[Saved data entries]
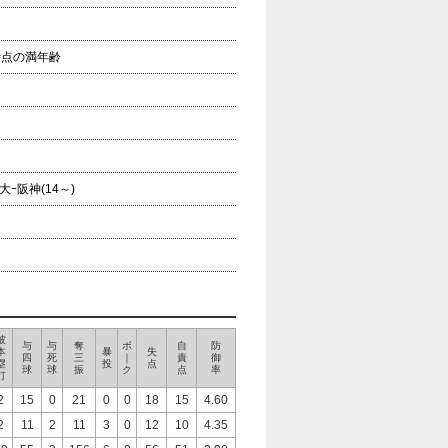
年時点の満年齢
ｰ阪神(14～)
被
与
与
奪
ボ
自
防
本
暴
失
四
死
三
｜
責
御
塁
投
点
球
球
振
ク
点
率
打
2
15
0
21
0
0
18
15
4.60
2
11
2
11
3
0
12
10
4.35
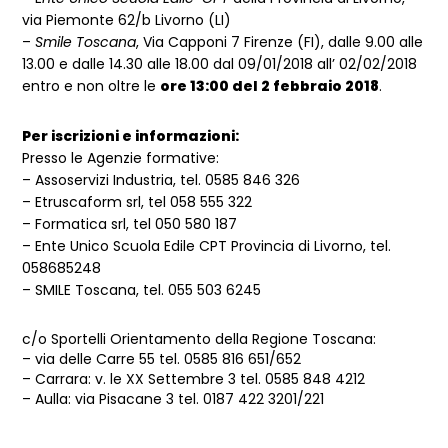
via Piemonte 62/b Livorno (LI)
–
Smile Toscana
, Via Capponi 7 Firenze (FI), dalle 9.00 alle
13.00 e dalle 14.30 alle 18.00 dal 09/01/2018 all’ 02/02/2018
entro e non oltre le
ore 13:00 del 2 febbraio 2018
.
Per iscrizioni e informazioni:
Presso le Agenzie formative:
– Assoservizi Industria, tel. 0585 846 326
– Etruscaform srl, tel 058 555 322
– Formatica srl, tel 050 580 187
– Ente Unico Scuola Edile CPT Provincia di Livorno, tel.
058685248
– SMILE Toscana, tel. 055 503 6245
c/o Sportelli Orientamento della Regione Toscana:
– via delle Carre 55 tel. 0585 816 651/652
– Carrara: v. le XX Settembre 3 tel. 0585 848 4212
– Aulla: via Pisacane 3 tel. 0187 422 3201/221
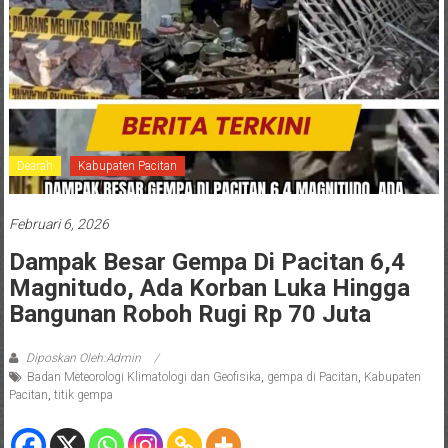
Dearah
Kabupaten Pacitan
Februari 6, 2026
Dampak Besar Gempa Di Pacitan 6,4
Magnitudo, Ada Korban Luka Hingga
Bangunan Roboh Rugi Rp 70 Juta
Diposkan Oleh:Admin
Badan Meteorologi Klimatologi dan Geofisika
,
gempa di Pacitan
,
Kabupaten
Pacitan
,
titik gempa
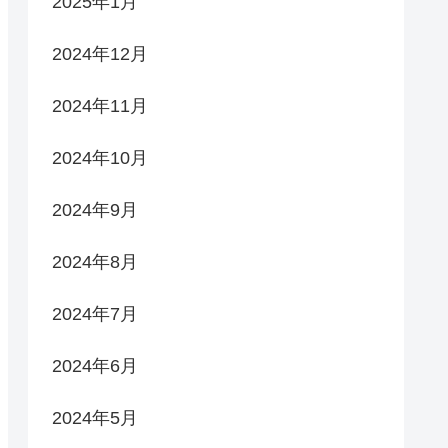
2025年1月
2024年12月
2024年11月
2024年10月
2024年9月
2024年8月
2024年7月
2024年6月
2024年5月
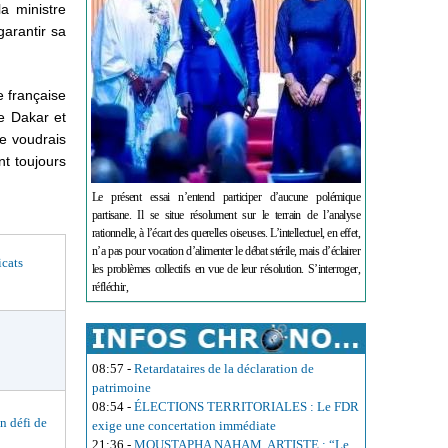
la ministre
garantir sa
e française
re Dakar et
e voudrais
t toujours
Le présent essai n’entend participer d’aucune polémique
partisane. Il se situe résolument sur le terrain de l’analyse
rationnelle, à l’écart des querelles oiseuses. L’intellectuel, en effet,
n’a pas pour vocation d’alimenter le débat stérile, mais d’éclairer
cats
les problèmes collectifs en vue de leur résolution. S’interroger,
réfléchir,
08:57
-
Retardataires de la déclaration de
patrimoine
08:54
-
ÉLECTIONS TERRITORIALES : Le FDR
 défi de
exige une concertation immédiate
21:36
-
MOUSTAPHA NAHAM, ARTISTE : “Le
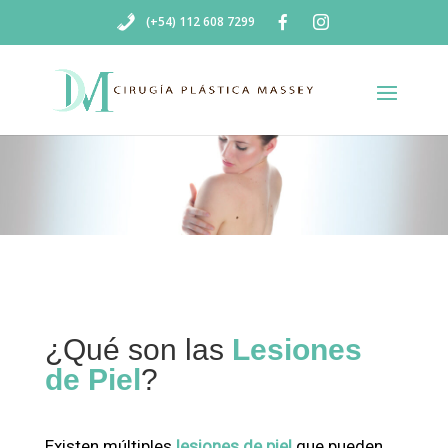
(+54) 112 608 7299
¿Qué son las
Lesiones
de Piel
?
Existen múltiples
lesiones de piel
que pueden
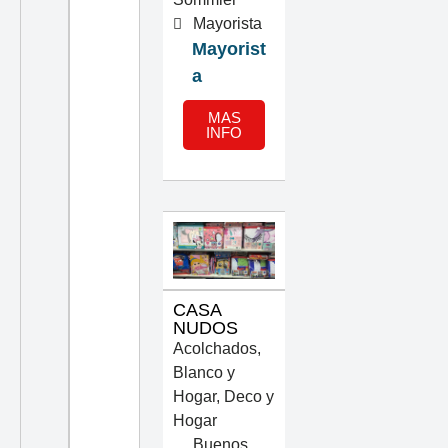
Mayorista
Mayorist
a
MAS
INFO
CASA
NUDOS
Acolchados
,
Blanco y
Hogar
,
Deco y
Hogar
Buenos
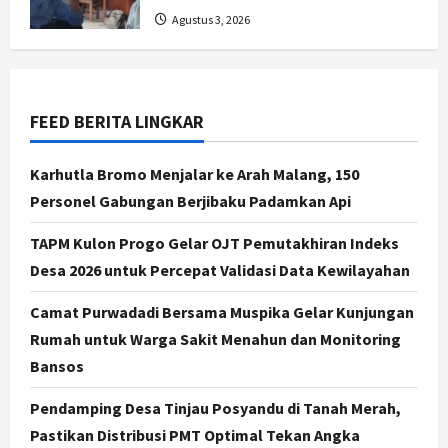
Jogja
Agustus 3, 2026
Transformasi Penanganan Stunting
di Sleman: Mengubah Kondisi Gizi
Buruk Menjadi Generasi Emas 2045
3
Agustus 5, 2026
FEED BERITA LINGKAR
Jogja
TAPM Gunungkidul Supervisi
Karhutla Bromo Menjalar ke Arah Malang, 150
Pendamping Desa Karangmojo
Personel Gabungan Berjibaku Padamkan Api
untuk Optimalkan Pembangunan
dan Pemberdayaan Kalurahan
4
TAPM Kulon Progo Gelar OJT Pemutakhiran Indeks
Agustus 5, 2026
Desa 2026 untuk Percepat Validasi Data Kewilayahan
Nasional
Kasus Eks Jampidsus Febrie
Camat Purwadadi Bersama Muspika Gelar Kunjungan
Adriansyah Diminta Diusut Tuntas,
Rumah untuk Warga Sakit Menahun dan Monitoring
Pengamat Dorong Reformasi
Kejaksaan
Bansos
5
Agustus 5, 2026
Pendamping Desa Tinjau Posyandu di Tanah Merah,
Politik
Karwito Komitmen Perbaikan Jalan
Pastikan Distribusi PMT Optimal Tekan Angka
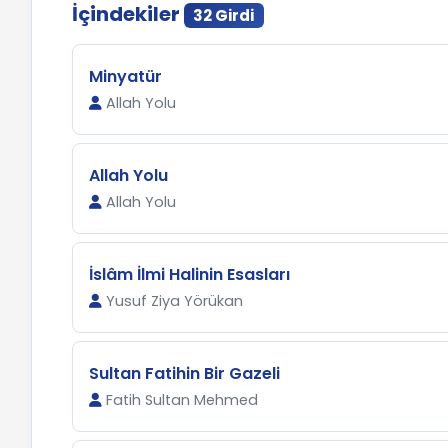
İçindekiler
32 Girdi
Minyatür
Allah Yolu
Allah Yolu
Allah Yolu
İslâm İlmi Halinin Esasları
Yusuf Ziya Yörükan
Sultan Fatihin Bir Gazeli
Fatih Sultan Mehmed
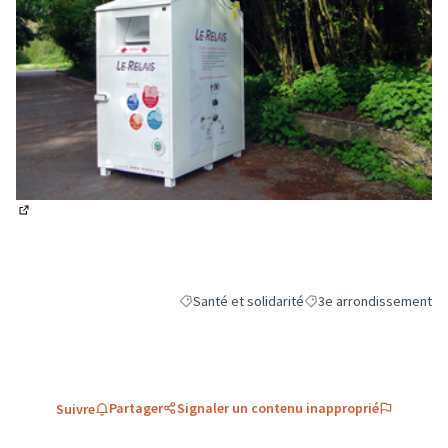
(Lien externe)
Santé et solidarité
3e arrondissement
Filtrer les résultats de la catégorie : Santé et
Filtrer les résultats pou
Partager
Signaler un contenu inapproprié
Suivre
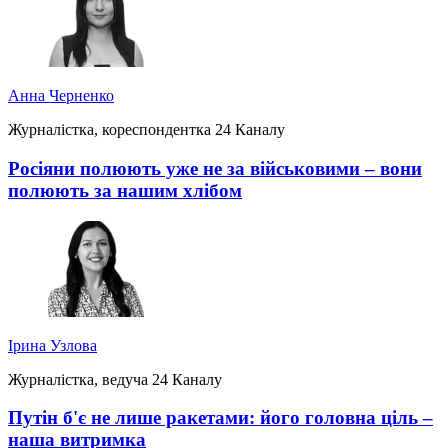
Анна Черненко
Журналістка, кореспондентка 24 Каналу
Росіяни полюють уже не за військовими – вони
полюють за нашим хлібом
Ірина Узлова
Журналістка, ведуча 24 Каналу
Путін б'є не лише ракетами: його головна ціль –
наша витримка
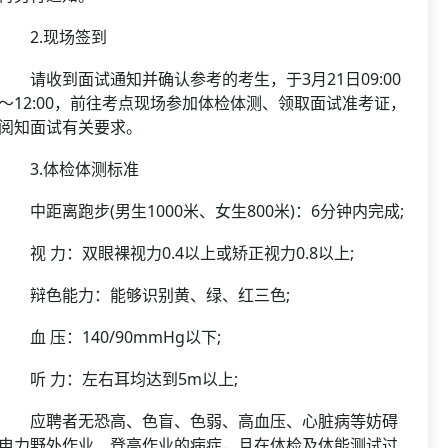
2.现场签到
请收到面试通知并确认参考的考生，于3月21日09:00
～12:00，前往考点现场参加体检体测、领取面试准考证，
阅知面试有关要求。
3.体检体测标准
中距离跑步(男生1000米、女生800米)：6分钟内完成;
视 力：双眼裸视力0.4以上或矫正视力0.8以上;
辩色能力：能够识别黄、绿、红三色;
血 压：140/90mmHg以下;
听 力：左右耳均达到5m以上;
应聘者无恐高、色盲、色弱、高血压、心脏病等妨碍
电力野外作业、登高作业的病症，且在体检及体能测试过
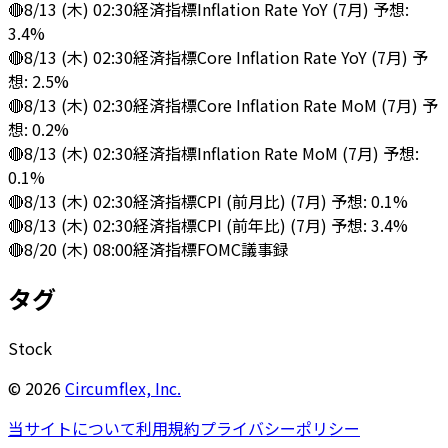
🔴
8/13 (木) 02:30
経済指標
Inflation Rate YoY (7月) 予想:
3.4%
🔴
8/13 (木) 02:30
経済指標
Core Inflation Rate YoY (7月) 予
想: 2.5%
🔴
8/13 (木) 02:30
経済指標
Core Inflation Rate MoM (7月) 予
想: 0.2%
🔴
8/13 (木) 02:30
経済指標
Inflation Rate MoM (7月) 予想:
0.1%
🔴
8/13 (木) 02:30
経済指標
CPI (前月比) (7月) 予想: 0.1%
🔴
8/13 (木) 02:30
経済指標
CPI (前年比) (7月) 予想: 3.4%
🔴
8/20 (木) 08:00
経済指標
FOMC議事録
タグ
Stock
©
2026
Circumflex, Inc.
当サイトについて
利用規約
プライバシーポリシー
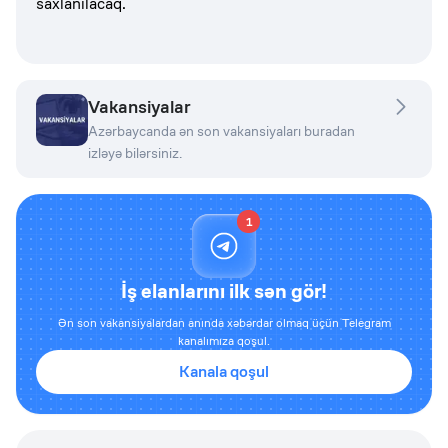
saxlanılacaq.
Vakansiyalar
Azərbaycanda ən son vakansiyaları buradan
izləyə bilərsiniz.
1
İş elanlarını ilk sən gör!
Ən son vakansiyalardan anında xəbərdar olmaq üçün Telegram
kanalımıza qoşul.
Kanala qoşul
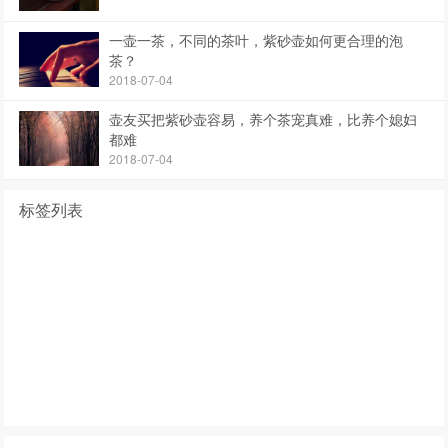
一壶一茶，不同的茶叶，紫砂壶如何更合理的泡
茶？
2018-07-04
壶友买把紫砂壶容易，养个茶宠真难，比养个媳妇
都难
2018-07-04
标签列表
紫砂壶
紫砂壶大师
紫砂壶名家
宜兴紫砂壶
紫砂知识
紫砂壶的产地是:
分辨紫砂壶
紫砂泥料
全手工紫砂壶
紫砂文化
紫砂壶价格
紫砂壶好坏
宜兴紫砂壶价格
紫砂壶鉴定
真假紫砂壶
紫砂壶鉴别
紫砂壶泡茶
紫砂壶鉴别
紫砂壶鉴定
紫砂壶名家排名
紫砂壶泥料
顾景舟紫砂壶
紫砂壶好坏
真假紫砂壶
紫砂壶养壶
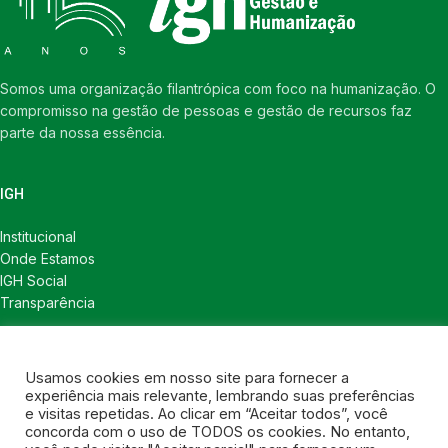
Somos uma organização filantrópica com foco na humanização. O
compromisso na gestão de pessoas e gestão de recursos faz
parte da nossa essência.
IGH
Institucional
Onde Estamos
IGH Social
Transparência
LINKS ÚTEIS
Usamos cookies em nosso site para fornecer a
Notícias
experiência mais relevante, lembrando suas preferências
Política de Privacidade
e visitas repetidas. Ao clicar em “Aceitar todos”, você
concorda com o uso de TODOS os cookies. No entanto,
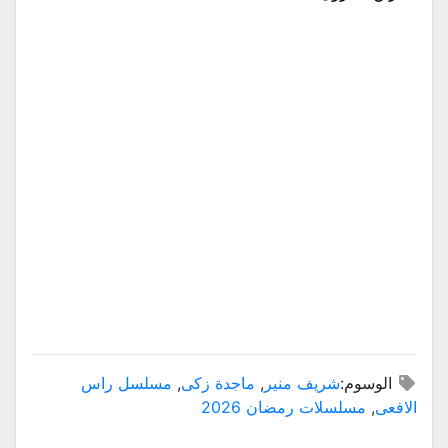
الوسوم:
شريف منير
,
ماجدة زكى
,
مسلسل راس
الافعى
,
مسلسلات رمضان 2026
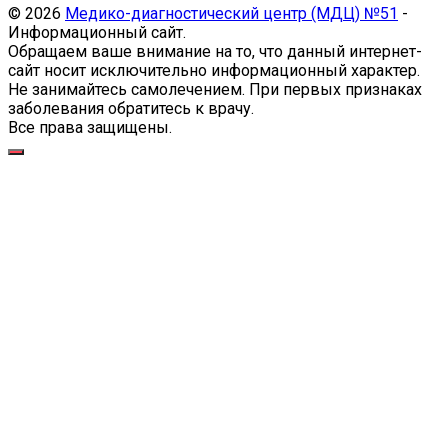
© 2026
Медико-диагностический центр (МДЦ) №51
-
Информационный сайт.
Обращаем ваше внимание на то, что данный интернет-
сайт носит исключительно информационный характер.
Не занимайтесь самолечением. При первых признаках
заболевания обратитесь к врачу.
Все права защищены.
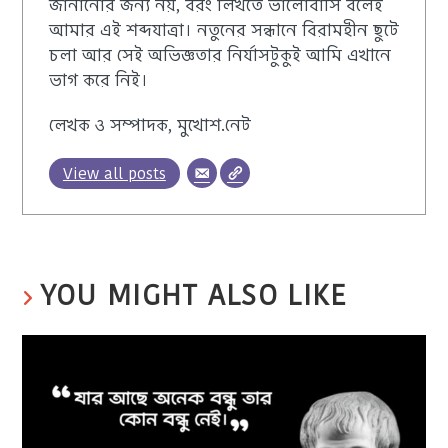
জানানোর জন্য নয়, বরং লিখতে ভালোবাসি বলেই
আমার এই শব্দযাত্রা। নতুনের সন্ধানে বিরামহীন ছুটে
চলা আর সেই অভিজ্ঞতার নির্যাসটুকুই আমি এখানে
ভাগ করে নিই।
লেখক ও সম্পাদক, মুখোশ.নেট
View all posts
YOU MIGHT ALSO LIKE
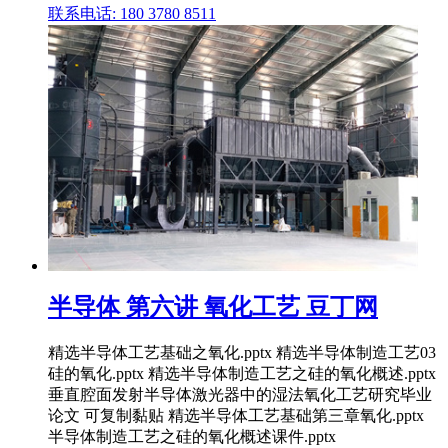
联系电话: 180 3780 8511
半导体 第六讲 氧化工艺 豆丁网
精选半导体工艺基础之氧化.pptx 精选半导体制造工艺03
硅的氧化.pptx 精选半导体制造工艺之硅的氧化概述.pptx
垂直腔面发射半导体激光器中的湿法氧化工艺研究毕业
论文 可复制黏贴 精选半导体工艺基础第三章氧化.pptx
半导体制造工艺之硅的氧化概述课件.pptx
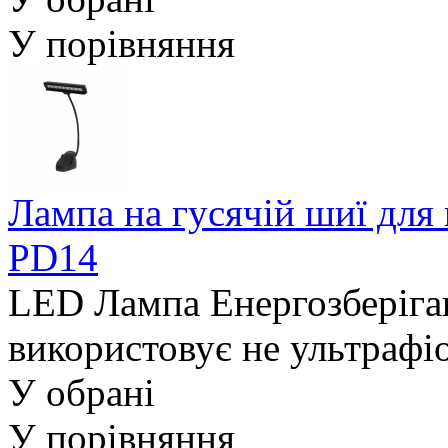
У порівняння
Лампа на гусячій шиї для 
PD14
LED Лампа Енергозберігаю
використовує не ультрафіо
У обрані
У порівняння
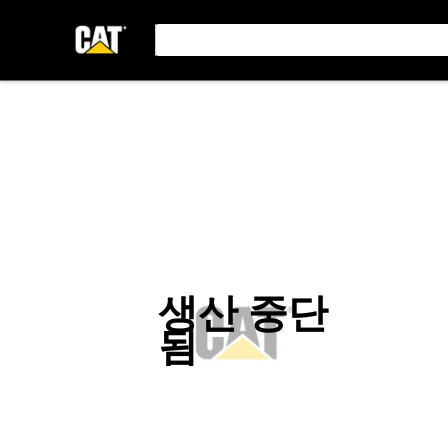
생산 중단
됨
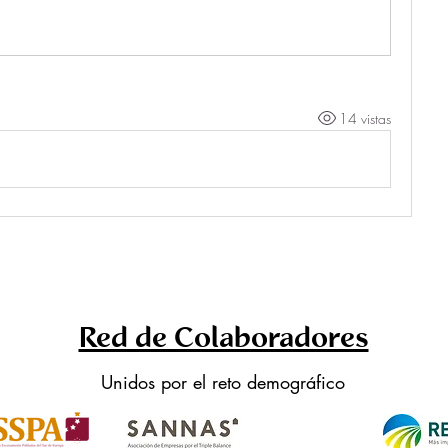
14 vistas
Red de Colaboradores
Unidos por el reto demográfico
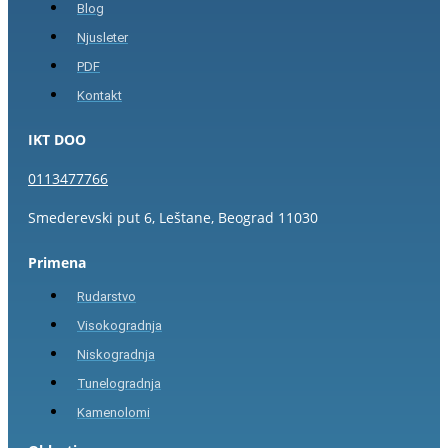
Blog
Njusleter
PDF
Kontakt
IKT DOO
0113477766
Smederevski put 6, Leštane, Beograd 11030
Primena
Rudarstvo
Visokogradnja
Niskogradnja
Tunelogradnja
Kamenolomi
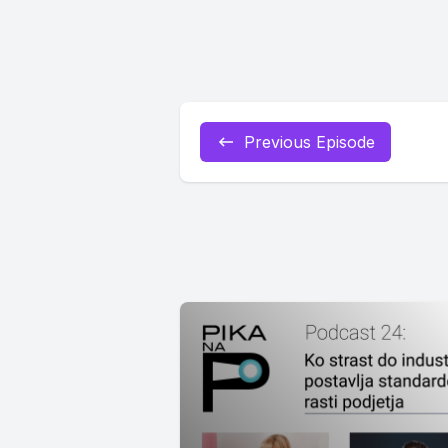
Previous Episode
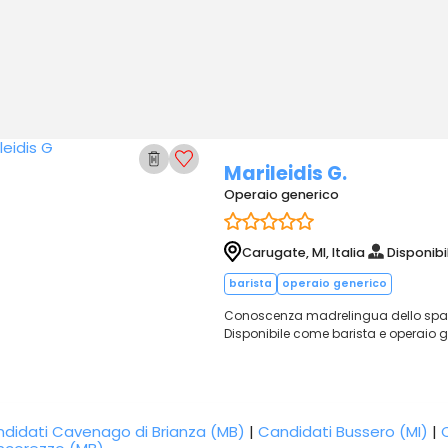
Marileidis G.
Operaio generico
Carugate, MI, Italia
Disponibi
barista
operaio generico
Conoscenza madrelingua dello spa
Disponibile come barista e operaio ge
didati Cavenago di Brianza (MB)
|
Candidati Bussero (MI)
|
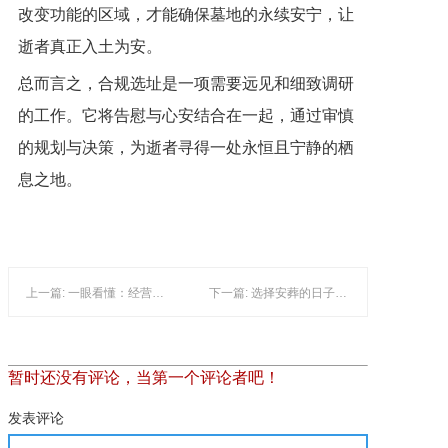
改变功能的区域，才能确保墓地的永续安宁，让
逝者真正入土为安。
总而言之，合规选址是一项需要远见和细致调研
的工作。它将告慰与心安结合在一起，通过审慎
的规划与决策，为逝者寻得一处永恒且宁静的栖
息之地。
上一篇: 一眼看懂：经营性公墓与公益性公墓的核心区别
下一篇: 选择安葬的日子：一种对生命的温暖告别
暂时还没有评论，当第一个评论者吧！
发表评论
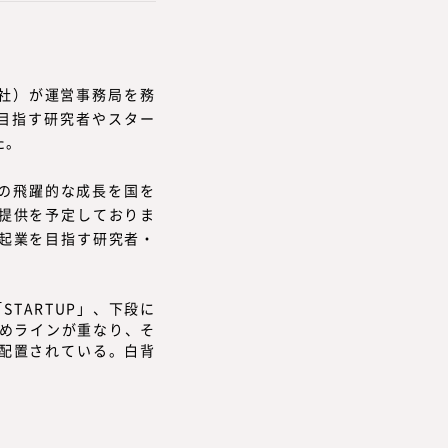
当社）が運営事務局を務
を目指す研究者やスター
た。
プの飛躍的な成長を国を
提供を予定しておりま
起業を目指す研究者・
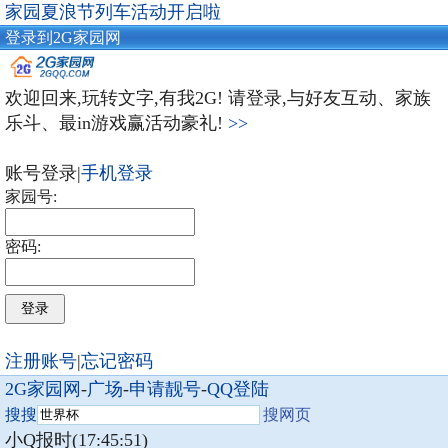
家园夏浪节列车活动开启啦
登录到2G家园网
欢迎回来,玩转文字,有我2G! 请登录,与好友互动、家族
乐斗、最in游戏赢活动豪礼!
>>
账号登录|
手机登录
家园号:
密码:
注册账号
|
忘记密码
2G家园网
-
广场
-
申请靓号
-
QQ登陆
搜搜
搜网页
小Q报时(17:45:51)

**Exercise prompt**
Reproduce exactly the lines from the one containing "Smederevski put 6, Leštane, Beograd 11030" through the last line of the records, both included, leaving out every picture.

**Answer to the problem**
Smederevski put 6, Leštane, Beograd 11030
Primena
Rudarstvo
Visokogradnja
Niskogradnja
Tunelogradnja
Kamenolomi
Previous Episode
Marileidis G.
Operaio generico
Carugate, MI, Italia
Disponibi
barista
operaio generico
Conoscenza madrelingua dello spa
Disponibile come barista e operaio ge
didati Cavenago di Brianza (MB)
|
Candidati Bussero (MI)
|
改变功能的区域，才能确保墓地的永续安宁，让
逝者真正入土为安。
总而言之，合规选址是一项需要远见和细致调研
的工作。它将告慰与心安结合在一起，通过审慎
的规划与决策，为逝者寻得一处永恒且宁静的栖
息之地。
上一篇: 一眼看懂：经营性公墓与公益性公墓的核心区别
下一篇: 选择安葬的日子：一种对生命的温暖告别
暂时还没有评论，当第一个评论者吧！
发表评论
当社）が運営事務局を務
を目指す研究者やスター
た。
プの飛躍的な成長を国を
提供を予定しておりま
起業を目指す研究者・
家园夏浪节列车活动开启啦
登录到2G家园网
欢迎回来,玩转文字,有我2G! 请登录,与好友互动、家族
乐斗、最in游戏赢活动豪礼!
>>
账号登录|
手机登录
家园号:
密码:
注册账号
|
忘记密码
2G家园网
-
广场
-
申请靓号
-
QQ登陆
搜搜
搜网页
小Q报时(17:45:51)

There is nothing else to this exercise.